The Stench King

by Justin Coke © 2001

The stench on Ice-8 is unbelievable. It is so bad that around the docks peddlers wait all day to sell the cream morticians put under their noses when they have to deal with especially rancid corpses. The competition is fierce, and the profits exorbitant. Tourists, the poor, uninformed bastards, often didn't realize that something could smell as bad as Ice-8 did. Simply beyond their worst imaginings, and when it that odor hits them, half the time they would be willing to sell their mothers for the slightest relief. As soon as they can control the vomiting, they fork over any amount of money so they can stop the nasal assault on their sanity.

People never believe how bad the smell here gets. It's only common sense though. Water is scarce in space. It's expensive to take a shower. So you take one every other day. Then the rent goes up, or some pirates snagged one of the food transports, so you take one every three days to save money. Then you get used to the filth, get fed up with all the dirty bastards around you, and give up to the filth. After all, the old queen Elizabeth the First was considered extremely hygienic in her day. She bathed once a year. So it's not like Earthies pathological cleanliness is actually necessary to your health. Constant cleanliness becomes something perhaps vaguely dreamed of, like a favorite toy in childhood, and after a while your scent-detectors get so clogged with rancid B.O. molecules and dried sweat quanta that Ice-8 smells normal.

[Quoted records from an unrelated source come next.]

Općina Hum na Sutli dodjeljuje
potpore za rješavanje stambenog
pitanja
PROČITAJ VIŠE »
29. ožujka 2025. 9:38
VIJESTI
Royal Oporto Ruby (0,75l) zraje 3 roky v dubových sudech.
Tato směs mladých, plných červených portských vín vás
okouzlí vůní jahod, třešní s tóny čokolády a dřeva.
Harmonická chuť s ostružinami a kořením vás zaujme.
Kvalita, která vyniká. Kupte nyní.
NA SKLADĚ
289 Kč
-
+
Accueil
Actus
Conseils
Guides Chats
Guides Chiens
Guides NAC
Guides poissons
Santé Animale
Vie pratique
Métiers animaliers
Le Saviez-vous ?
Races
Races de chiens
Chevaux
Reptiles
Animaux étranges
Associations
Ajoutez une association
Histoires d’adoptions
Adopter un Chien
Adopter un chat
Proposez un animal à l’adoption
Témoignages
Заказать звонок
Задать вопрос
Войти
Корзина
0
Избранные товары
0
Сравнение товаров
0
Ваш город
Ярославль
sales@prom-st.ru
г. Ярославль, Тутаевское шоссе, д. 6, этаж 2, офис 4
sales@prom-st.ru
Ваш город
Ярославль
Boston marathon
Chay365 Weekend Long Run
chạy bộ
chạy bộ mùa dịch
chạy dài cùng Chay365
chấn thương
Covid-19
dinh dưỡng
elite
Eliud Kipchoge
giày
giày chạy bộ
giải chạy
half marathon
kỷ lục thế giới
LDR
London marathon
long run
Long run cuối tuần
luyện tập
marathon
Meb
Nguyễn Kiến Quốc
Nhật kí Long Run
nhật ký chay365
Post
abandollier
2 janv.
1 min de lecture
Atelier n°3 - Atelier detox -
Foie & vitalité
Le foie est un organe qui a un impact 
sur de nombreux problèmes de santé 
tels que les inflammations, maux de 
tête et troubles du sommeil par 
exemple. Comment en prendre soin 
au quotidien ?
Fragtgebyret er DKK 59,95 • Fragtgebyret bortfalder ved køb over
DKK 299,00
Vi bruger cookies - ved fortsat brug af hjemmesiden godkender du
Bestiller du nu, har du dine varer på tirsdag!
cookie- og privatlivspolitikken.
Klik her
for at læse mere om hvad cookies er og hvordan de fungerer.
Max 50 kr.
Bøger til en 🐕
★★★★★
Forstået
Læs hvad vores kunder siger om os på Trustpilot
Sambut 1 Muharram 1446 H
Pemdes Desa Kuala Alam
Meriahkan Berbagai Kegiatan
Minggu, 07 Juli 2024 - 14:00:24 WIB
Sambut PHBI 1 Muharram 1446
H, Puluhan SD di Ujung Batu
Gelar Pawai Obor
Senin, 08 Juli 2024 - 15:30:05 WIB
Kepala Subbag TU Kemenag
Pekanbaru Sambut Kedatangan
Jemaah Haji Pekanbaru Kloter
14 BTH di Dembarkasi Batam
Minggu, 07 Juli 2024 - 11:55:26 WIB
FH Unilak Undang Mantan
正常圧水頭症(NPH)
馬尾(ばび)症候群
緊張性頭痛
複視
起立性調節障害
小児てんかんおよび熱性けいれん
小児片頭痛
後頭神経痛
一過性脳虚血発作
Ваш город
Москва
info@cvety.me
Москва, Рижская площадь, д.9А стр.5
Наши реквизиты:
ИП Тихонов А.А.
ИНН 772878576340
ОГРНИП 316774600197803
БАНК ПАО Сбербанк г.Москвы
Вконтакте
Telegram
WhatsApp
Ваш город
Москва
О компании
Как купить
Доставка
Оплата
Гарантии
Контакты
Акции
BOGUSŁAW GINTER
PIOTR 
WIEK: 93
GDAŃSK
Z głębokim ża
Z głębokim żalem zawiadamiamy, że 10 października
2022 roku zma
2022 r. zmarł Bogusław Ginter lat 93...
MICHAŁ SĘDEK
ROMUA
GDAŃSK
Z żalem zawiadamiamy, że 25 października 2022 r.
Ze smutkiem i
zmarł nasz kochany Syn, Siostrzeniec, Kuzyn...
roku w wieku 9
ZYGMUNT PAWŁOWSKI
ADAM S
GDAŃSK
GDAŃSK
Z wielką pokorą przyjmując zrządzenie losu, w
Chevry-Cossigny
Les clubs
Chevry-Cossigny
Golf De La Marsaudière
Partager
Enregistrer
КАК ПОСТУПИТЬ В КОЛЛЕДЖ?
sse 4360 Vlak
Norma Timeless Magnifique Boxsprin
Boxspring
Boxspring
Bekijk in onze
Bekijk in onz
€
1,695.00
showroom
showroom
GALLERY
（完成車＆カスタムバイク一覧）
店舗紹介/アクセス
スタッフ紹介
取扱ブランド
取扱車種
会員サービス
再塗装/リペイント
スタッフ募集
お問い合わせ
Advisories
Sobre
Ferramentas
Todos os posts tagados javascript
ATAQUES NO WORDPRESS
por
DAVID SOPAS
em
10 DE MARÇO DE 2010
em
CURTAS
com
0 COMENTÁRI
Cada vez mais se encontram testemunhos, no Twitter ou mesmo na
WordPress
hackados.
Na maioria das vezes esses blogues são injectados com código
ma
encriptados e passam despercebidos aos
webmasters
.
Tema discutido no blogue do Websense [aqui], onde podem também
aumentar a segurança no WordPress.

Some historical anthropologists come here to study the middle ages, which is something that confuses a lot of people. I talked to one once. I asked him how he could expect to learn anything about the Middle Ages from a space station in a hollowed out asteroid.

"The smell. The smell. Out here is the only place were people live together in a community that smells anywhere near as bad as cities did back then. I mean, it could even be worse here--- at least the peasants could look forward to a strong rain to clean things out a bit. Here, you're breathing the same air for the past fifty years, and nobody's bothered to clean up since before my father was a strapping toddler."

He's about right, I think. Once I went to Mars, after I'd been here for a few years. This is relating to how I get make my living actually, since I got my idea there.

I stepped out onto that deck from my spacecraft, and, like Moses parting the Red Sea, the crowds parted for me, usually with a look of disgust usually reserved for especially nasty farts. Children cried, and I was almost arrested. Seems most people coming from Ice-8 remember to take a long shower before stepping out into the clean world. When they don't, it causes quite a scene.

I was beyond really noticing, because I was paying attention to my nose, thinking I had somehow snorted some wonder drug into my nostrils. Of course I hadn't--- it was simply clean air. They can afford showers and cleanliness on Mars, and stepping out into a clean world--- orgasmic. That's the word.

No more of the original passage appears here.